New Jersey Business Editor-in-Chief Anthony Birritteri sat down with Republican gubernatorial candidate Jack Ciattarelli to discuss key business issues such as property taxes, workforce development, government regulations, energy, healthcare, the environment, and how the candidate plans to help the state recover from the COVID-19 pandemic. Below is the Q&A of this interview.
Q: What words of confidence can you give businesses in the state that have suffered so much since the pandemic? A: No state in the union has the transportation nodes New Jersey has between the ports, the airports, rails and highways. No state has the ready, willing and able middle-class workforce that we do. No state has the highest percentage of PhDs per capita that we do. What’s the problem? We don’t have a governor who is cheerleader-in-chief for the business community and we don’t have a governor right now who knows what needs to be done to the tax code.
I want to be a champion for businesses, small businesses in particular. They are the backbone of the New Jersey economy.
There are a number of different things we need to do to our tax code to give small businesses a better chance of not only getting started, but also surviving the most difficult of times.
We should cut the corporate tax rate in half over a five-year period; from its current rate to 5% or 6%. We should also adopt Delaware bylaws for corporate governance. Do we or don’t we want to make New Jersey the most compelling place in the nation to do business?
The first $50,000 of income for small businesses should be tax free. That gives entrepreneurs and business owners the opportunity to recoup their capital investments and reinvest [that money] back into their companies.
For small businesses that have minimum wage payrolls, we should do what Vermont does; allow for the supersizing of the minimum-wage payroll deduction. So, you get to deduct $1.10 for every $1.00 of minimum wage payroll. This lessens the tax obligation to better afford the higher payroll and payroll taxes that were forced upon businesses by increasing the minimum wage.
Also, as governor, I will re-establish the Department of Commerce and rename it the Department of Commerce and Economic Development. It will have a cabinet level commissioner. Reporting into that cabinet will be three deputy commissioners: one responsible for economic development in North Jersey, one for Central Jersey; and one for South Jersey because all three regions are different with their own unique set of resources, attributes and challenges.

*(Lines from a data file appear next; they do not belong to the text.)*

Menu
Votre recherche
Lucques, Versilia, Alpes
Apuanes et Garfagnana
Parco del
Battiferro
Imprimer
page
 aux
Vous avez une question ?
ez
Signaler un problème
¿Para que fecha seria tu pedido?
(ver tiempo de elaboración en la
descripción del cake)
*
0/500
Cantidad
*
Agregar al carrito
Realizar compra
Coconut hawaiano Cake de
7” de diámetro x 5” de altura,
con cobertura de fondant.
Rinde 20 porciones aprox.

Q: If COVID-19 cases continue spiking due to the more contagious variants, would you mandate vaccines, masking and implementing the wholesale type of lockdowns of business and industry, schools and society in general? A: As governor, it is my responsibility to protect the public health and safety, and I will do that. At the same time, I think we have to be careful not to shut down too much for too long. One of the consequences of that is having one out of three small businesses closing their doors forever in the state; 50% of which were owned by minorities and females. My feeling is to share the science, share all the data with the public, advise them as to what is best to do, and allow people to self regulate.
Q: COVID-19 has created an unprecedented hiring crisis while people are not re-entering the workforce. Meanwhile, the state continues to experience one of the highest unemployment rates in the nation. What would you do to assist businesses regarding this crisis? A: Having the nation’s highest unemployment rate and yet seeing help wanted signs everywhere are incongruent. There are hardship cases out there and we need to make sure we take care of our needy citizens. We are our brothers’ and sisters’ keepers. However, I’m also of the opinion that if you make things too easy for too long, people will take the easy way out. We need to get people back to work.

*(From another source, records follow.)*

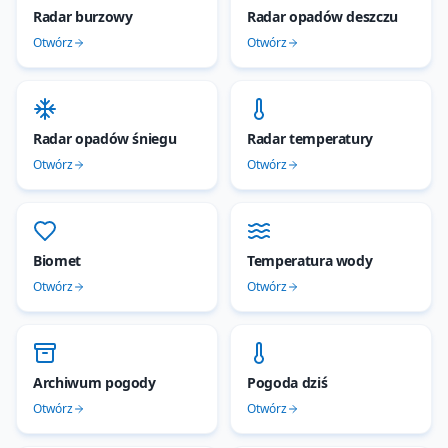
Radar burzowy
Radar opadów deszczu
Otwórz
Otwórz
Radar opadów śniegu
Radar temperatury
Otwórz
Otwórz
Biomet
Temperatura wody
Otwórz
Otwórz
Archiwum pogody
Pogoda dziś
Otwórz
Otwórz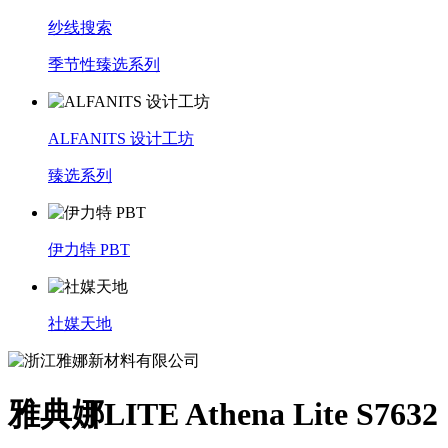
纱线搜索
季节性臻选系列
ALFANITS 设计工坊
臻选系列
伊力特 PBT
社媒天地
雅典娜LITE Athena Lite S7632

Our Department of Labor should be verifying whether or not someone is looking for work as a condition for receiving unemployment benefits. We are not doing that. These are some of the things that have a huge impact on the labor market and we are seeing it throughout the state with the help wanted signs. We saw it up and down the Jersey Shore where businesses just had 13 weeks to make their money.
This was not the case before the pandemic. This was not the case before unemployment benefits were extended. It was not the case before there was a $300 weekly [federal unemployment] supplement.
Q: What investments are necessary to meet the workforce development needs of businesses now and in the next decade? A: The lack of skilled workers in the trades existed even before the pandemic. We need a greater emphasis on vocational training at an earlier age for our K-12 students. We need to do a better job of identifying 8th, 9th and 10th grade students who already know they are not going to college, and put them on a vocational tract in partnership with industry.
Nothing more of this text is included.